**EXERCISE OBJECTIVE:** Please output every line of the material as it stands, without the pictures.

─── THE DATA ───

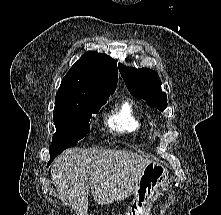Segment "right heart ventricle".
Listing matches in <instances>:
<instances>
[{
  "label": "right heart ventricle",
  "instance_id": "1",
  "mask_svg": "<svg viewBox=\"0 0 221 215\" xmlns=\"http://www.w3.org/2000/svg\"><path fill=\"white\" fill-rule=\"evenodd\" d=\"M106 125L116 134L141 135L147 131L146 121L128 100L120 102L114 108L106 119Z\"/></svg>",
  "mask_w": 221,
  "mask_h": 215
}]
</instances>
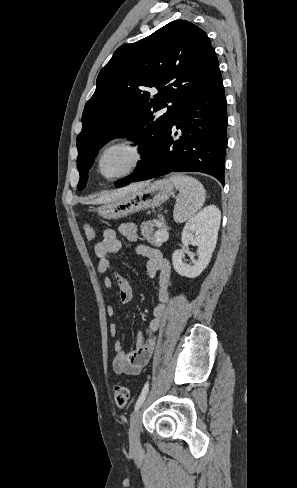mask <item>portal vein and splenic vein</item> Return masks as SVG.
<instances>
[{
  "mask_svg": "<svg viewBox=\"0 0 297 488\" xmlns=\"http://www.w3.org/2000/svg\"><path fill=\"white\" fill-rule=\"evenodd\" d=\"M161 233H163V231H162V230H161V231H157V232H156V235H159V234H161Z\"/></svg>",
  "mask_w": 297,
  "mask_h": 488,
  "instance_id": "portal-vein-and-splenic-vein-1",
  "label": "portal vein and splenic vein"
}]
</instances>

───

**ANSWER SECTION:**
Segment "right heart ventricle".
Listing matches in <instances>:
<instances>
[{
  "label": "right heart ventricle",
  "instance_id": "1",
  "mask_svg": "<svg viewBox=\"0 0 221 215\" xmlns=\"http://www.w3.org/2000/svg\"><path fill=\"white\" fill-rule=\"evenodd\" d=\"M106 125L116 134L141 135L147 131L146 121L128 100L120 102L114 108L106 119Z\"/></svg>",
  "mask_w": 221,
  "mask_h": 215
}]
</instances>
mask <item>portal vein and splenic vein</item> Return masks as SVG.
<instances>
[{
  "mask_svg": "<svg viewBox=\"0 0 297 488\" xmlns=\"http://www.w3.org/2000/svg\"><path fill=\"white\" fill-rule=\"evenodd\" d=\"M161 233H163V231H162V230H161V231H157V232H156V235H159V234H161Z\"/></svg>",
  "mask_w": 297,
  "mask_h": 488,
  "instance_id": "portal-vein-and-splenic-vein-1",
  "label": "portal vein and splenic vein"
}]
</instances>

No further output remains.